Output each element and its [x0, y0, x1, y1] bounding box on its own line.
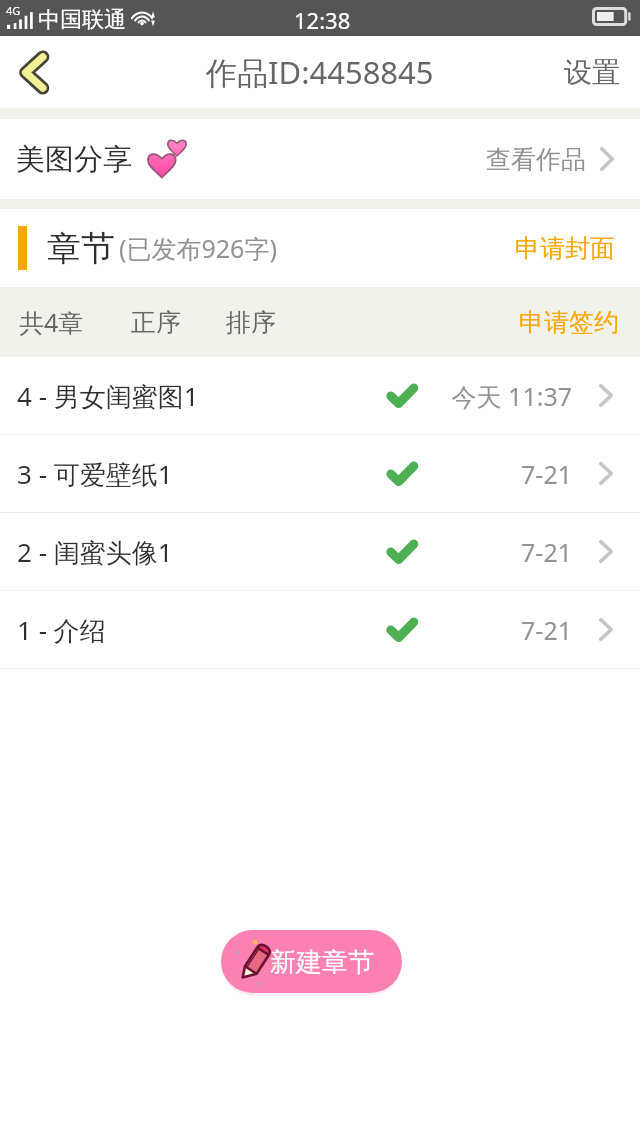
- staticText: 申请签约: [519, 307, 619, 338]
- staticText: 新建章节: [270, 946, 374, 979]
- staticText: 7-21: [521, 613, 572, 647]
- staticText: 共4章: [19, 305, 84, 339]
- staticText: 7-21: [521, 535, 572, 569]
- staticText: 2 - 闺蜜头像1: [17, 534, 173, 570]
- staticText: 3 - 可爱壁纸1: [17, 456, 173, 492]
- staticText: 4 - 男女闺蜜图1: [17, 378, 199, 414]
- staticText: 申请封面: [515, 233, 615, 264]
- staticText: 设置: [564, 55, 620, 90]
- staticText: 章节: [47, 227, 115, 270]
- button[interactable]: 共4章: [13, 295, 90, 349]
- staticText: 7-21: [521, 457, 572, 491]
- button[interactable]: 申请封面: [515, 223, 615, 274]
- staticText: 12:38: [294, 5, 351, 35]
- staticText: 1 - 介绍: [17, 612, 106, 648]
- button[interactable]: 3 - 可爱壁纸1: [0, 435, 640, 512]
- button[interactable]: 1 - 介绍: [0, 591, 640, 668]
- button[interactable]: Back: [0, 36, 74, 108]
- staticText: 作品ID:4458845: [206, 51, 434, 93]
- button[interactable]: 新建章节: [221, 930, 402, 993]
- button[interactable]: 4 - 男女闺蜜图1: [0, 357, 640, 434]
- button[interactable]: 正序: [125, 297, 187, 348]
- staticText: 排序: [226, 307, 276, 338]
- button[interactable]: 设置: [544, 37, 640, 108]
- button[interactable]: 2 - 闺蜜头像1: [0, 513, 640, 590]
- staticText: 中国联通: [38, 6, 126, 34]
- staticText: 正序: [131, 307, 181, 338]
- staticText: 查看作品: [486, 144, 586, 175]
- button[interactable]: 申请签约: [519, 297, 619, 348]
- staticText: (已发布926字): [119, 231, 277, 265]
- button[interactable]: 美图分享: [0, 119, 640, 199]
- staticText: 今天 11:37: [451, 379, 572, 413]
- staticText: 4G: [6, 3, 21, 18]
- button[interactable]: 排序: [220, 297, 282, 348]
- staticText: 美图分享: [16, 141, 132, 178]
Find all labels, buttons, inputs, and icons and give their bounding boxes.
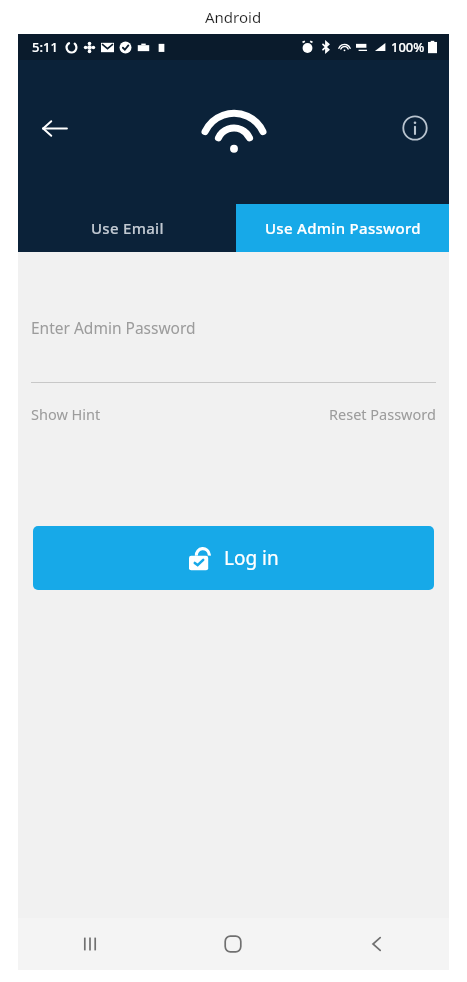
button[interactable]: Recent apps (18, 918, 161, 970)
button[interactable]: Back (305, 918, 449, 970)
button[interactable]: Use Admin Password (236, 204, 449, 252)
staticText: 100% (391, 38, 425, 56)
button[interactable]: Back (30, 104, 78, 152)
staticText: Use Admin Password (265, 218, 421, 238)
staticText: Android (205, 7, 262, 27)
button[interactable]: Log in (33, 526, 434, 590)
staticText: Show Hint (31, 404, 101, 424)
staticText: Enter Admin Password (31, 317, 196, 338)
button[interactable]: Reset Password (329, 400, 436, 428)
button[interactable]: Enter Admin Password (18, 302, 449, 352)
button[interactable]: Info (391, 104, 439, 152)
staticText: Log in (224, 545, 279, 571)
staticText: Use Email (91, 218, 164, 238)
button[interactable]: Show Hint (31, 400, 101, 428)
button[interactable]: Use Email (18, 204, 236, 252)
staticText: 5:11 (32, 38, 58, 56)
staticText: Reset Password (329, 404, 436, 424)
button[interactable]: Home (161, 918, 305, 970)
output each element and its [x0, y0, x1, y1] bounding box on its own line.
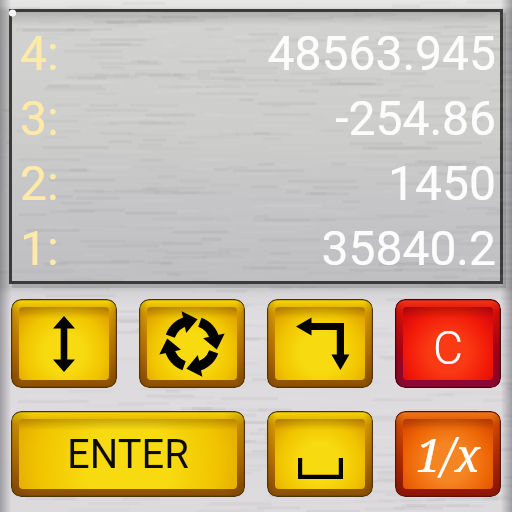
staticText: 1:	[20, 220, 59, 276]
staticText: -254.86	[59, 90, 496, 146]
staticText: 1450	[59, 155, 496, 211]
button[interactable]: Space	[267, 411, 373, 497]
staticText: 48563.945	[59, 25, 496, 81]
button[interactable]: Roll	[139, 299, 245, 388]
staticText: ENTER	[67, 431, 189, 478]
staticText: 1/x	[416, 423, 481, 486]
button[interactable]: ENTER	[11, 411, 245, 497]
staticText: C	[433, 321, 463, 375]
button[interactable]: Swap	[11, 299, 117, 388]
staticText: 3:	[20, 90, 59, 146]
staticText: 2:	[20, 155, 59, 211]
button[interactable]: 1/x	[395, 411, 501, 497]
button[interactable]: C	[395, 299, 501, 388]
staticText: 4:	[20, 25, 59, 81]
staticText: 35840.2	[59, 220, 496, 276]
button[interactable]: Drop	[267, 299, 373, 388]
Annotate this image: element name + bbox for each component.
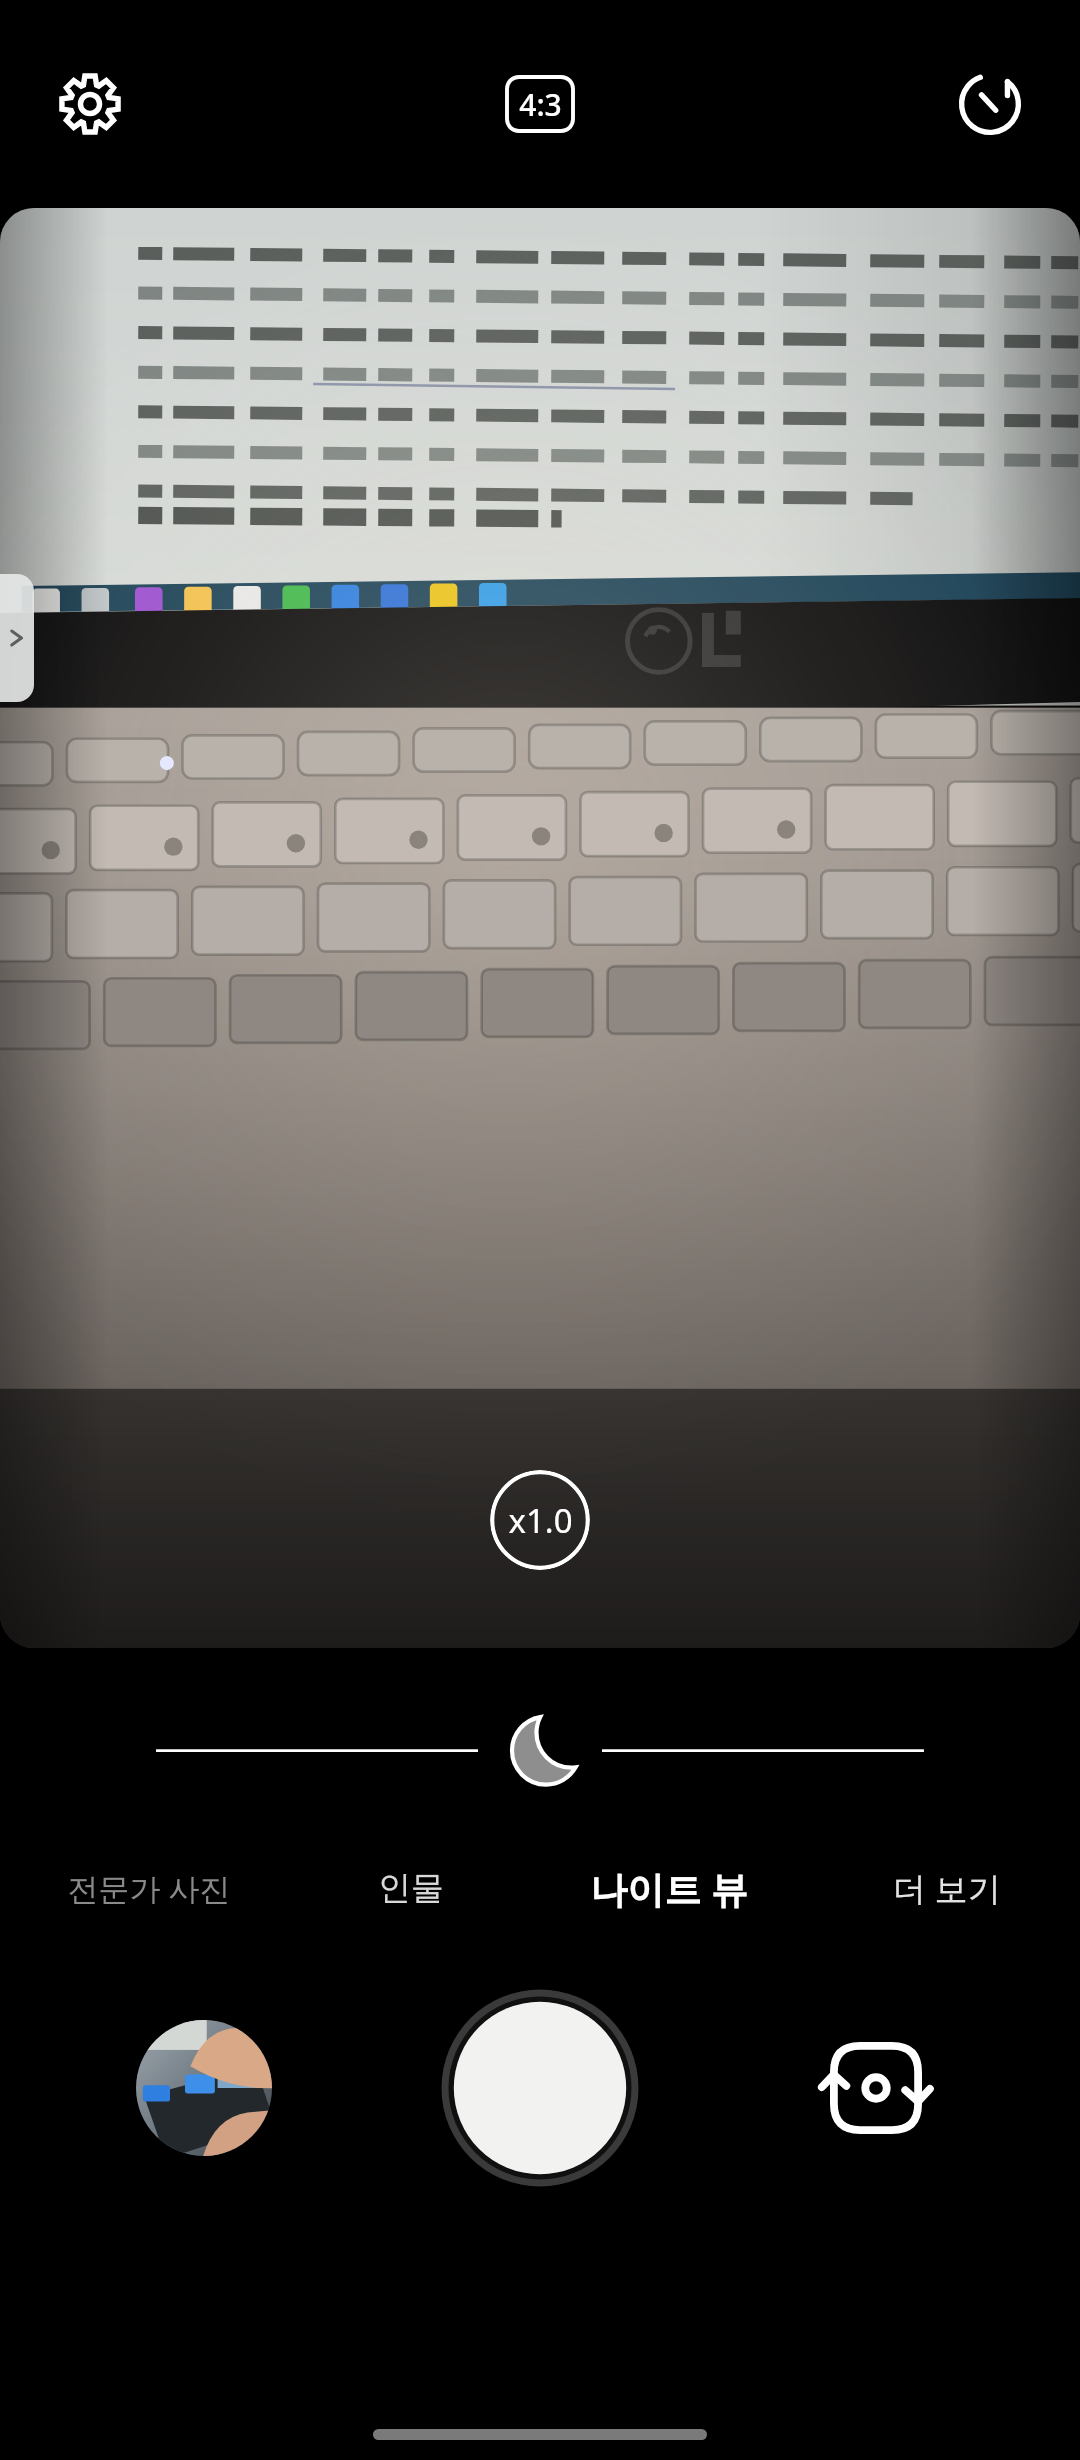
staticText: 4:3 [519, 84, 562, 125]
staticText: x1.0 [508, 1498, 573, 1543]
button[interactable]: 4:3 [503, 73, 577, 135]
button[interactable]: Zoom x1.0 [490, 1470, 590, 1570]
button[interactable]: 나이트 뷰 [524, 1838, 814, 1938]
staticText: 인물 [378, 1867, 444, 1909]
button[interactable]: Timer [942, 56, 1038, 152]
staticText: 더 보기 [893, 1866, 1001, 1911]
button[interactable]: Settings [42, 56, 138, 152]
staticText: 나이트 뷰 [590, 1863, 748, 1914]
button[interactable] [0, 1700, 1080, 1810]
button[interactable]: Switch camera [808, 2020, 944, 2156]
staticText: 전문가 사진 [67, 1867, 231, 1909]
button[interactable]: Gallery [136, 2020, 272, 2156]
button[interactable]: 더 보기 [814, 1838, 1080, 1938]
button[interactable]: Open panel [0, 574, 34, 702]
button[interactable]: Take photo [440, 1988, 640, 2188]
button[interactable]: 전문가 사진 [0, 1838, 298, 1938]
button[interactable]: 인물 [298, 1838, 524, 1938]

* **WHAT THE TASK ASKS**
Your answer should be one number: how many lines in the material hold the string "Show".

* **RESULT OF THIS EXERCISE**
2